Sunday, May 07, 2006

Winnipeg: Royal Crown Tower

As I leave the Winnipeg Art Gallery, the humid air that had accompanied me all morning is beginning to break. A shop front thermometer had told me that it touched 26 degrees today, and the humidity suggested a thunderstorm would be brewing. Sure enough, as I walk towards the Manitoba Legislative Building, rumbles of thunder start to be heard. I begin to be able to perceive the light sky flashing to a strike of lightning. Looking around for shelter, my eyes fix on a target - not exactly close, but a good place to shelter from the approaching storm.

As I walk down York Avenue, a roll of thunder shook the street, and sets off a car alarm. I quicken my pace, and head straight for my destination - the recognisable silhouette of that compulsory feature of every major Canadian cityscape: a revolving restaurant.

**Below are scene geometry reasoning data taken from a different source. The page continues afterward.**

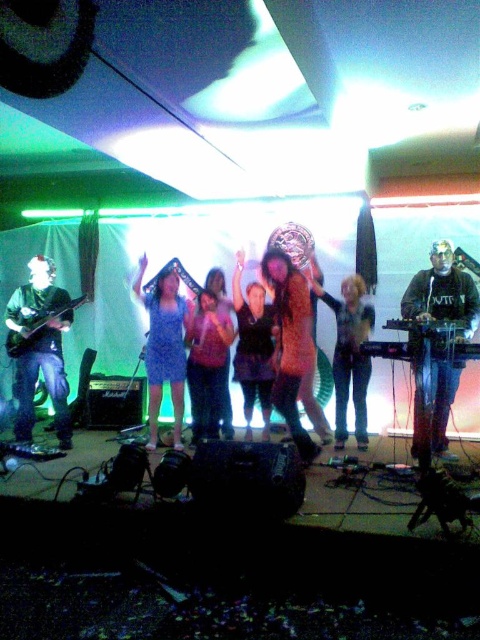 Question: Can you confirm if shiny gold dress at center is wider than matte pink dress at center?

Choices:
 (A) yes
 (B) no

Answer: (A)

Question: Which of these objects is positioned farthest from the black matte keyboard at center?

Choices:
 (A) dark purple dress at center
 (B) shiny brown dress at center
 (C) shiny gold dress at center
 (D) blue satin dress at center

Answer: (D)

Question: Which point is closer to the camera taking this photo?

Choices:
 (A) (164, 280)
 (B) (32, 266)
 (C) (352, 362)

Answer: (B)

Question: Among these objects, which one is nearest to the camera?

Choices:
 (A) matte black guitar at left
 (B) matte pink dress at center

Answer: (A)

Question: Considering the relative positions of matte pink dress at center and matte black electric guitar at left in the image provided, where is matte pink dress at center located with respect to matte black electric guitar at left?

Choices:
 (A) below
 (B) above

Answer: (A)

Question: Is the position of blue satin dress at center less distant than that of shiny gold dress at center?

Choices:
 (A) yes
 (B) no

Answer: (B) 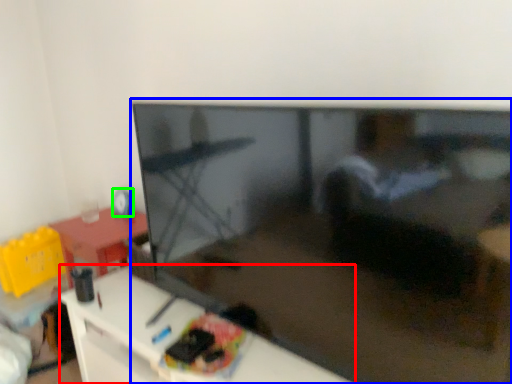 Question: Considering the real-world distances, which object is closest to furniture (highlighted by a red box)? television (highlighted by a blue box) or toy (highlighted by a green box).

Choices:
 (A) television
 (B) toy

Answer: (A)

Thirty storeys above Winnipeg, you can find the Royal Crown Rotating Restaurant and Lounge on top of the Royal Crown tower. It's just behind the Fort Garry Hotel, off Broadway Avenue. I find the entrance and take the elevator straight up. The lounge is quiet, with just an eldery couple taking afternoon tea. For such a modern building, the decor was somewhat.... er.... confusing. Fake embroidered tapestry fabric on chairs that I used to see brought in in bulk for weddings back home; cheap looking chandeliers hanging above the tables; and to set it all off, a strip of lace curtain lining the top of the panoramic windows.

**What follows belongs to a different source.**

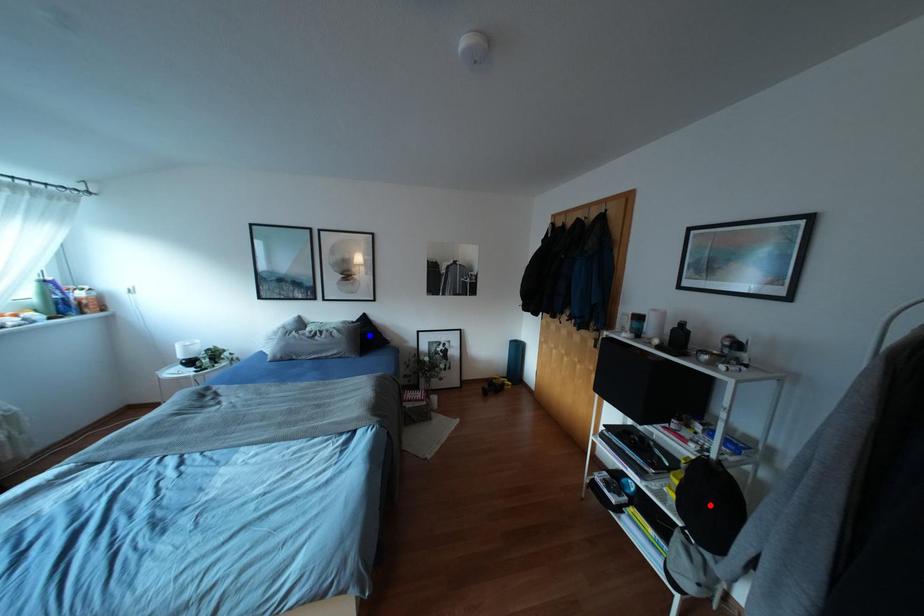 Question: In the image, two points are highlighted. Which point is nearer to the camera? Reply with the corresponding letter.

Choices:
 (A) blue point
 (B) red point

Answer: (B)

Someone shoot the interior designer...

But that's not what I'm here for. I take a seat, ordered a beer, and begin to rotate. The storm's heart passes to the south and east of the city centre. I do two full rotations, watching the grey clouds thicken and then disperse, watching clouds of rain fall onto the city's suburbs. I'm drinking a bottle of local ale - Fort Garry Dark Ale to be precise. It's always a pleasure to drink a local brew when visiting a new city.

The waitress tries to interest me in the menu, but I'm not hungry. I stay for an hour or so, waiting for the weather to calm. It's on my second rotation that I notice the west bound 'Canadian' has arrived at the station below me. I take a few fuzzy photographs of it below me, and imagine a couple of well to do retired holiday makers looking up, and making some witty remark about how every Canadian city seems to have a revolving restaurant.

When the rain clears, I pay the small bill and head downstairs. $4.75 is a bit steep, but then you I did get a pretty decent view with it.